Stefano Pioli will be making his debut on the Inter bench on Sunday after becoming the side’s ninth coach since Jose Mourinho and the historic treble of 2010.

A daunting task awaits the 51-year-old as Inter are currently in ninth place with 17 points from 12 games. The Nerazzurri have already slipped 13 points behind leaders Juventus and eight short of Milan, with whom they cross swords on Sunday evening.

Rafa Benitez, Leonardo, Gian Piero Gasperini, Claudio Ranieri, Andrea Stramaccioni, Walter Mazzarri, Roberto Mancini and Frank de Boer have all been in charge at Inter at some stage or another in the last six years, all falling short of expectations.

In the post-Mourinho era, 18-times champions Inter have finished second in 2011, sixth in 2012, ninth in 2013, fifth in 2014, eighth in 2015 and fourth last term.

The continuous changes came at a time when Massimo Moratti was busy negotiating the sale of his majority stake to tycoon Erick Thohir.

The Indonesian became the major shareholder after buying a 70 per cent stake on October 15, 2013. However, this summer Thohir sold most of his shares at Inter to the Suning Commerce Group.

Thohir still retained a 30 per cent stake whereas Moratti sold all his remaining shareholding to Suning.

The new Chinese investors said they will put their immense wealth behind the rebuilding of a new title-winning side.

In the close season, apart from keeping hold of Inter’s best players in goalkeeper Samir Handanovic, Joao Miranda, Ivan Perisic, Marcelo Brozovic, Eder and captain Mauro Icardi, Suning splashed €45 million to prise midfielder Joao Mario from Sporting Lisbon, signed 29-year-old midfielder Antonio Candreva for €22 million from Lazio, and forked out €27.5 million for Brazilian ace Gabriel Barbosa from Santos.

Unwisely, Sunning also parted with coach Roberto Mancini less than two weeks before the start of a new season.

In came De Boer and he soon had his days numbered following a 2-0 upset to Chievo on the opening day of the new Serie A campaign.

Occasionally, Inter did produce some fine attacking play with De Boer on the bench, obtaining a couple of remarkable wins including the one over Juventus (2-1) on match-day four.

Solid defender

But, overall, Inter did not do well under the former Ajax trainer.

True, the side badly lacks a quality central defender (14 goals conceded in 12 league matches).

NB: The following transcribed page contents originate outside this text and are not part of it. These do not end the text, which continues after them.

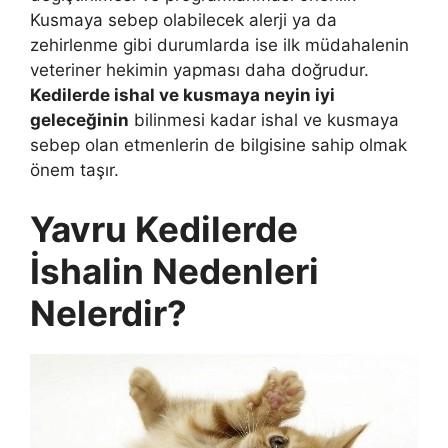
Kusmaya sebep olabilecek alerji ya da
zehirlenme gibi durumlarda ise ilk müdahalenin
veteriner hekimin yapması daha doğrudur.
Kedilerde ishal ve kusmaya neyin iyi
geleceğinin
bilinmesi kadar ishal ve kusmaya
sebep olan etmenlerin de bilgisine sahip olmak
önem taşır.
Yavru Kedilerde
İshalin Nedenleri
Nelerdir?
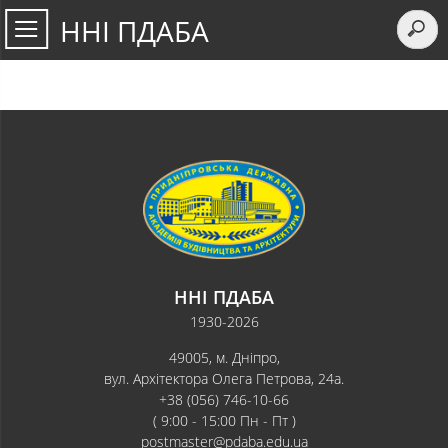
ННІ ПДАБА
ННІ ПДАБА
1930-2026
49005, м. Дніпро,
вул. Архітектора Олега Петрова, 24а.
+38 (056) 746-10-66
( 9:00 - 15:00 Пн - Пт )
postmaster@pdaba.edu.ua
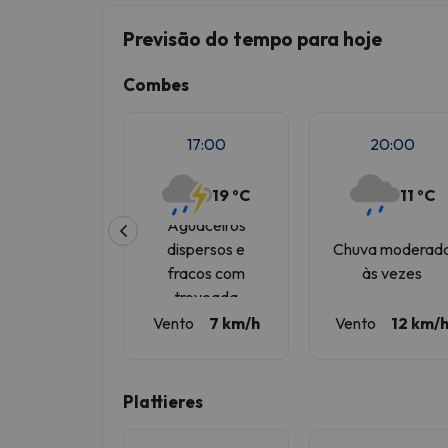
Previsão do tempo para hoje
Bem, parece que o nosso Seeker perdeu o seu
Combes
17:00
20:00
19 ºC
11 ºC
Aguaceiros
dispersos e
Chuva moderad
fracos com
às vezes
trovoada
Vento
7 km/h
Vento
12 km/
Plattieres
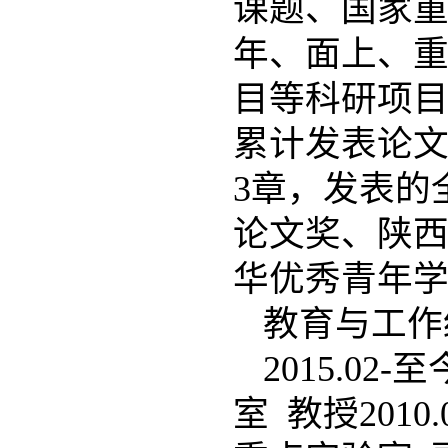
课题、国家
年、面上、
目等科研项目。在I
累计发表论文
3章，发表的
论文奖、陕西
华优秀青年学
教育与工作
2015.0
室 教授2010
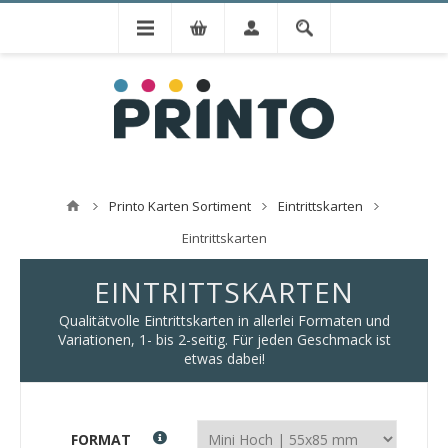
Printo Karten Sortiment
Eintrittskarten
Eintrittskarten
EINTRITTSKARTEN
Qualitätvolle Eintrittskarten in allerlei Formaten und
Variationen, 1- bis 2-seitig. Für jeden Geschmack ist
etwas dabei!
FORMAT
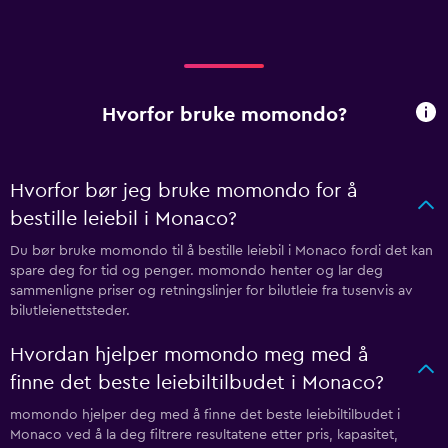
Hvorfor bruke momondo?
Hvorfor bør jeg bruke momondo for å
bestille leiebil i Monaco?
Du bør bruke momondo til å bestille leiebil i Monaco fordi det kan
spare deg for tid og penger. momondo henter og lar deg
sammenligne priser og retningslinjer for bilutleie fra tusenvis av
bilutleienettsteder.
Hvordan hjelper momondo meg med å
finne det beste leiebiltilbudet i Monaco?
momondo hjelper deg med å finne det beste leiebiltilbudet i
Monaco ved å la deg filtrere resultatene etter pris, kapasitet,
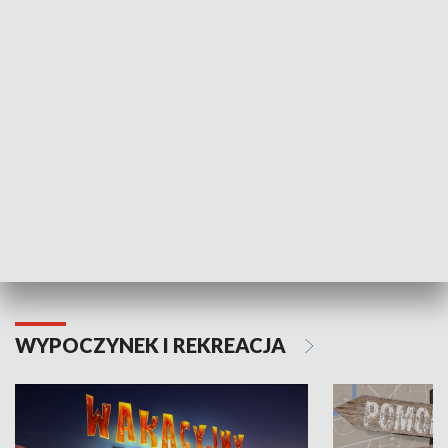
ZDROWIE I NAUKA
Moje zdrowie
WYPOCZYNEK I REKREACJA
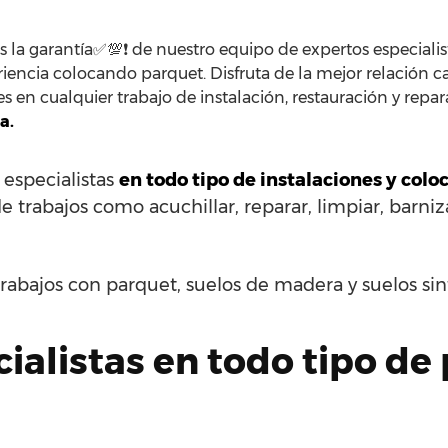
s la garantía✅💯❗ de nuestro equipo de expertos especialist
encia colocando parquet. Disfruta de la mejor relación c
es en cualquier trabajo de instalación, restauración y repa
a.
 especialistas
en todo tipo de instalaciones y col
de trabajos como acuchillar, reparar, limpiar, barniza
rabajos con parquet, suelos de madera y suelos si
alistas en todo tipo de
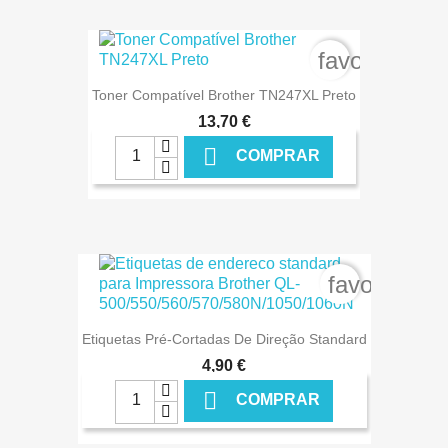
€ ONLINE
favorite_bor
Toner Compatível Brother TN247XL Preto
13,70 €

COMPRAR
€ ONLINE
favorite_bo
Etiquetas Pré-Cortadas De Direção Standard
4,90 €

COMPRAR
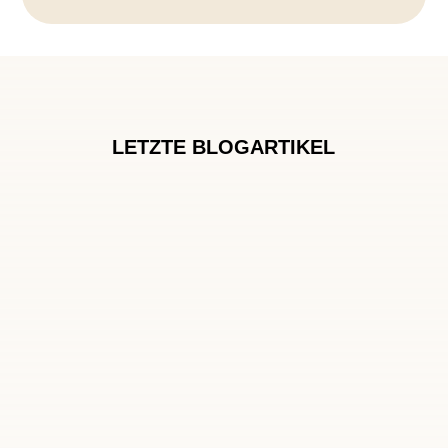
LETZTE BLOGARTIKEL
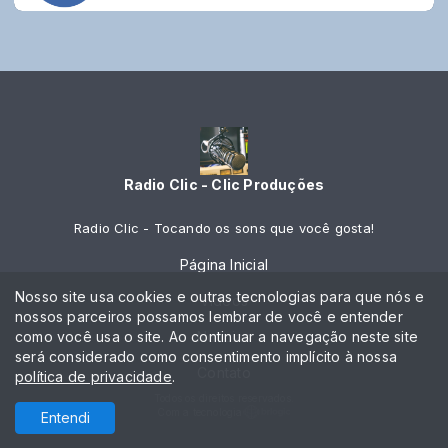
Radio Clic - Clic Produções
Radio Clic - Tocando os sons que você gosta!
Página Inicial
Nosso site usa cookies e outras tecnologias para que nós e
Vídeos
nossos parceiros possamos lembrar de você e entender
como você usa o site. Ao continuar a navegação neste site
Notícias
será considerado como consentimento implícito à nossa
Contato
política de privacidade
.
Todos os direitos reservados.
Com a tecnologia
Entendi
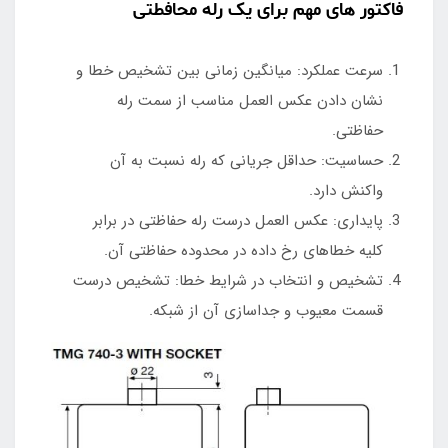
فاکتور های مهم برای یک رله محافطتی
سرعت عملکرد: میانگین زمانی بین تشخیص خطا و
نشان دادن عکس العمل مناسب از سمت رله
حفاظتی.
حساسیت: حداقل جریانی که رله نسبت به آن
واکنش دارد.
پایداری: عکس العمل درست رله حفاظتی در برابر
کلیه خطاهای رخ داده در محدوده حفاظتی آن.
تشخیص و انتخاب در شرایط خطا: تشخیص درست
قسمت معیوب و جداسازی آن از شبکه.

But what is really missing at Inter is someone good enough to take the right decisions at the right time away from the field of play.

In fact, it is still unclear who is really calling the shots at Inter.

Earlier this month, former Villarreal mentor Marcelino seemed almost certain to become De Boer’s successor. Another untried and untested coach in Italian football was deemed risky though so Inter went for a safer option and hired Pioli instead.

But no-one knows who really took the decision to get Pioli and not Marcelino.

Moreover, like Thohir, representatives of the new Chinese investors are seldom in Milan and that has created a vacuum inside the club.

As happened with Thohir, it seems that Suning intend to solve the club’s problems by pumping more money into the system without clear planning.

Results attained so far by Thohir and Suning have been modest to say the least and rumours suggest there will be more changes in the next transfer window to satisfy Pioli’s demands.

Reports are now saying that in January, Barbosa (Gabigol) could be parked elsewhere and that Geoffrey Kondogbia, who cost Inter €30m to sign from Monaco last year, will be sold to the highest bidder.

Indeed, planning has become the forgotten aspect in Inter’s strategy.